#### DESCRIPTION OF THE TASK:
Your answer must be an exact copy of the lines below, from the first through the one with "Pastor Joseph berharap", with no pictures.

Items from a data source

=== Begin Enclosure ===

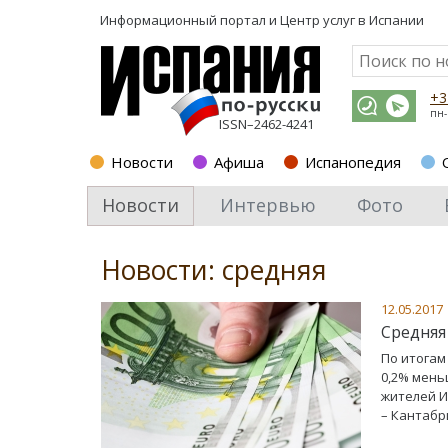
Информационный портал и
Центр услуг в Испании
+3
пн-
ISSN–2462-4241
Новости
Афиша
Испанопедия
Новости
Интервью
Фото
Новости: средняя
12.05.2017
Средняя
По итогам
0,2% мень
жителей И
– Кантабр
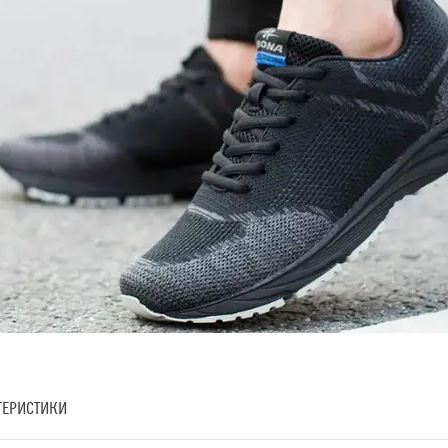
ТЕРИСТИКИ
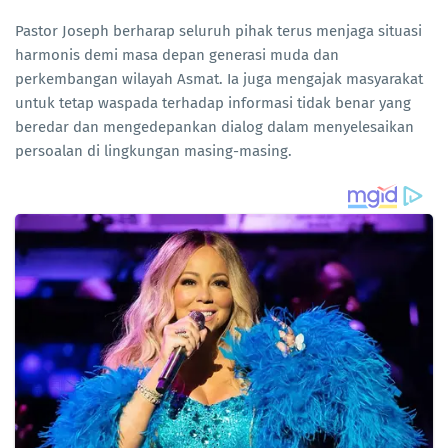
Pastor Joseph berharap seluruh pihak terus menjaga situasi
harmonis demi masa depan generasi muda dan
perkembangan wilayah Asmat. Ia juga mengajak masyarakat
untuk tetap waspada terhadap informasi tidak benar yang
beredar dan mengedepankan dialog dalam menyelesaikan
persoalan di lingkungan masing-masing.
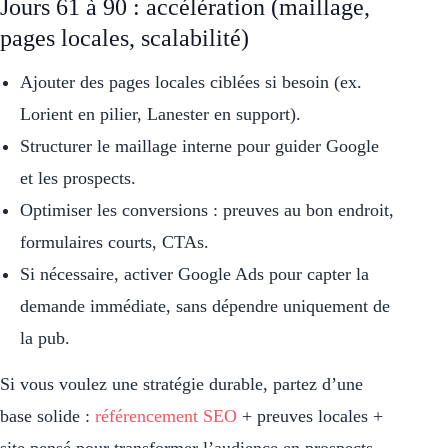
Jours 61 à 90 : accélération (maillage,
pages locales, scalabilité)
Ajouter des pages locales ciblées si besoin (ex.
Lorient en pilier, Lanester en support).
Structurer le maillage interne pour guider Google
et les prospects.
Optimiser les conversions : preuves au bon endroit,
formulaires courts, CTAs.
Si nécessaire, activer Google Ads pour capter la
demande immédiate, sans dépendre uniquement de
la pub.
Si vous voulez une stratégie durable, partez d’une
base solide :
référencement SEO
+ preuves locales +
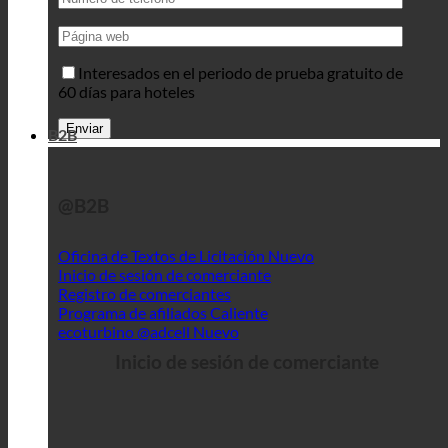
Interesados en el periodo de prueba gratuito de
60 días para hoteles
B2B
@B2B
Oficina de Textos de Licitación
Inicio de sesión de comerciante
Registro de comerciantes
Programa de afiliados
ecoturbino @adcell
Inicio de sesión de comerciante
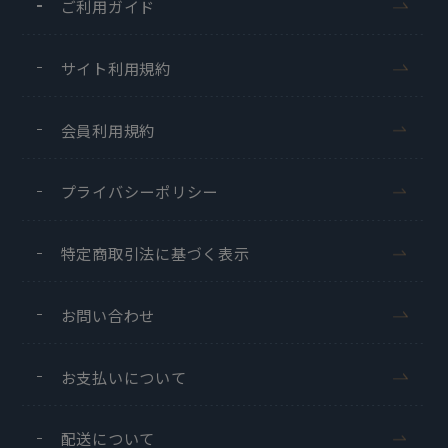
ご利用ガイド
サイト利用規約
会員利用規約
プライバシーポリシー
特定商取引法に基づく表示
お問い合わせ
お支払いについて
配送について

=== End Enclosure ===

#### THE COMPLETED TASK:
Информационный портал и
Центр услуг в Испании
+3
пн-
ISSN–2462-4241
Новости
Афиша
Испанопедия
Новости
Интервью
Фото
Новости: средняя
12.05.2017
Средняя
По итогам
0,2% мень
жителей И
– Кантабр
ТЕРИСТИКИ
Pastor Joseph berharap seluruh pihak terus menjaga situasi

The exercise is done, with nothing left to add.